Frank Miller’s epic Batman: Year One series came out in my formative pre-teen years. I loved reading the history of Batman in his first, foundational year – before his first anniversary. Ever since, I’ve appreciated counting milestones in that way: Year One begins on Day 1 and culminates a year later in the first anniversary. Maybe that method doesn’t speak to everyone, but it sings to me.
Today, Year 10 Begins.
Nine years ago today, I underwent my second open-heart surgery. My first, in 1985, was performed at St. Mary’s Hospital, at the Mayo Clinic, in Rochester, Minnesota by Dr. Gordon Danielson, Jr. who passed away in 2017. He drew a picture of my heart on a piece of yellow, legal-sized paper, to explain my condition and what the surgery would accomplish. When he finished, he signed it, handed it to me and said, “Keep that. When I’m famous, it’ll be worth 15 cents.” During the 2014 surgery, I had a Fontan conversion, and also a pacemaker installed. It was performed at Lurie’s Children’s Hospital in Chicago, Illinois, by Dr. Carl Backer, who trained under Dr. Danielson. Dr. Backer now works at Cincinnati Children’s Hospital and he’s the Chief of Pediatric Cardiac Surgery at Kentucky Children’s Hospital in Lexington, Kentucky. Curious that I remember the surgeons’s names, even though I met each man only twice. In a life of constant medical oversight and a couple huge surgeries, I find the details I recall about my caregivers curious. I remember some names; for others I remember faces; for many I recall nothing except the profound care I felt emanating from them.
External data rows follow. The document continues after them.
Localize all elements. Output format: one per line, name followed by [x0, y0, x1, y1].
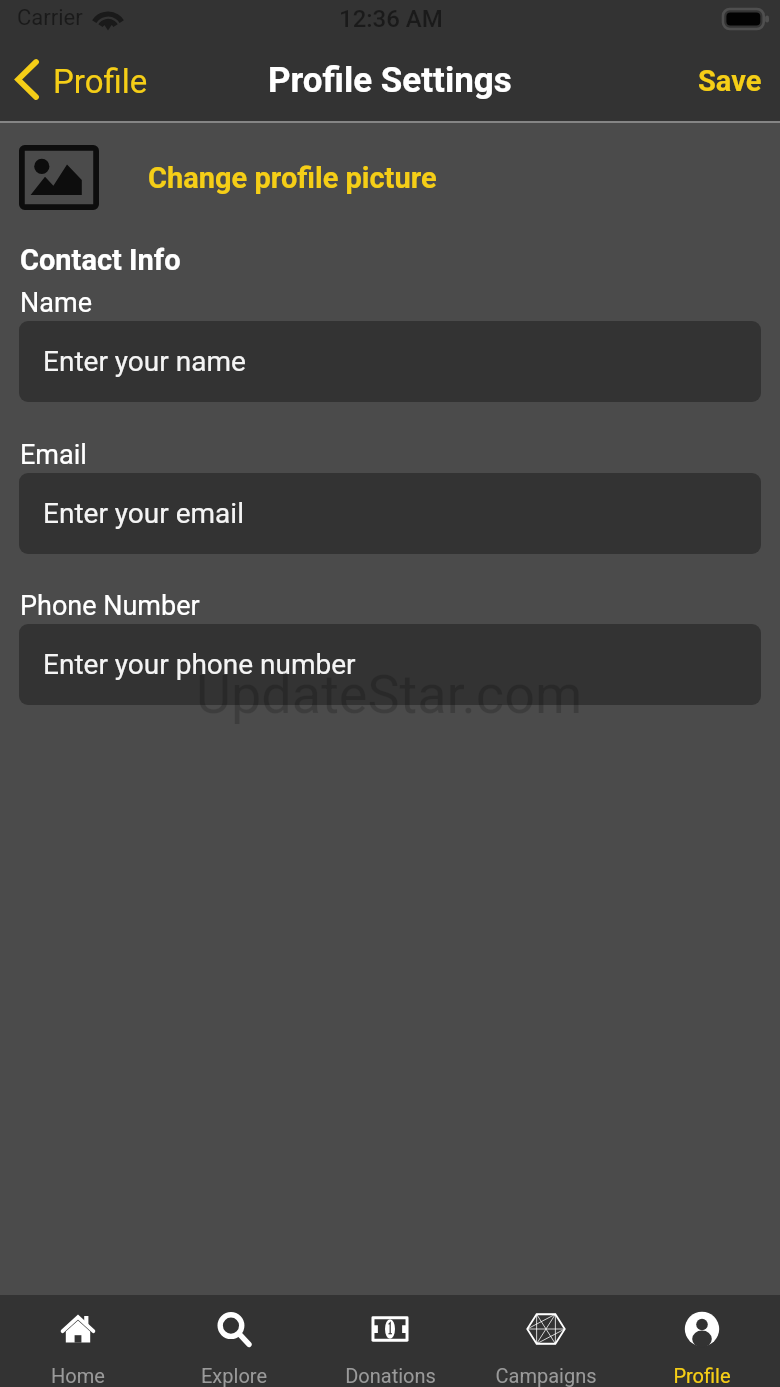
staticText: Change profile picture — [148, 161, 437, 195]
staticText: Email — [20, 439, 87, 471]
button[interactable]: Donations — [312, 1295, 468, 1387]
staticText: Enter your email — [43, 497, 244, 530]
button[interactable]: Enter your email — [19, 473, 761, 554]
staticText: Donations — [345, 1364, 436, 1387]
staticText: Profile Settings — [268, 60, 512, 101]
staticText: 12:36 AM — [339, 5, 443, 33]
button[interactable]: Campaigns — [468, 1295, 624, 1387]
staticText: Profile — [53, 62, 148, 101]
staticText: Explore — [201, 1364, 267, 1387]
button[interactable]: Profile — [624, 1295, 780, 1387]
button[interactable]: Enter your name — [19, 321, 761, 402]
button[interactable]: Change profile picture — [0, 133, 780, 222]
button[interactable]: Explore — [156, 1295, 312, 1387]
staticText: Name — [20, 287, 92, 319]
staticText: Carrier — [17, 5, 83, 31]
other: Back — [15, 59, 39, 100]
staticText: Campaigns — [495, 1364, 597, 1387]
button[interactable]: Back — [0, 55, 160, 104]
staticText: Contact Info — [20, 243, 181, 277]
staticText: Save — [698, 64, 762, 98]
staticText: Enter your phone number — [43, 648, 356, 681]
button[interactable]: Home — [0, 1295, 156, 1387]
staticText: Phone Number — [20, 590, 200, 622]
staticText: UpdateStar.com — [196, 663, 583, 726]
staticText: Enter your name — [43, 345, 246, 378]
button[interactable]: Save — [678, 56, 780, 106]
staticText: Home — [51, 1364, 105, 1387]
button[interactable]: Enter your phone number — [19, 624, 761, 705]
staticText: Profile — [673, 1364, 731, 1387]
Today, I want to focus less on reflections across the last 9 years. Instead, I’m preparing for my stress test on December 11th at Cincinnati Children’s Hospital.
The purpose of the stress test is to measure my cardiac and pulmonary functioning under, well, stress. I take a stress test about every two years. Let me explain what happens.
In my stress test, I will ride a bike. Some patients walk on a treadmill. The technicians hook me up to various measuring machines – an electrocardiogram (EKG) and other cardiac gauges. They also fasten some measuring device across my forehead, tightly. I get a headache as soon as they tighten it, like a tourniquet on my head. In this year’s test, they’ll place an IV in my arm, taking assessments on a variety of pressures in my veins and arteries, as proxies for cardiac pressures.
They place all these stickers and diodes on me (why, why, dear Heaven did you let my body grow chest hair in the last decade! Removing all these stickers is torture for a cardaic patient with chest hair! You let me go 38 glorious years without any chest hair! Oh why chest hair now!?) I lay down and they take measurements. I sit up and they take measurements.
I get on the exercise bike. They take more measurements. I start pedaling, gently. They take more measurements.
Then the fun begins. They clamp my nose. I then lean forward and place my mouth around a white tube; I will breath only by mouth through this tube for the duration of the test.
I begin pedaling harder, ramping up to the 70 rpms they want me to maintain throughout the test. The simulated terrain remains flat for a minute or so.
Boom! The test starts, officially! It’s go time!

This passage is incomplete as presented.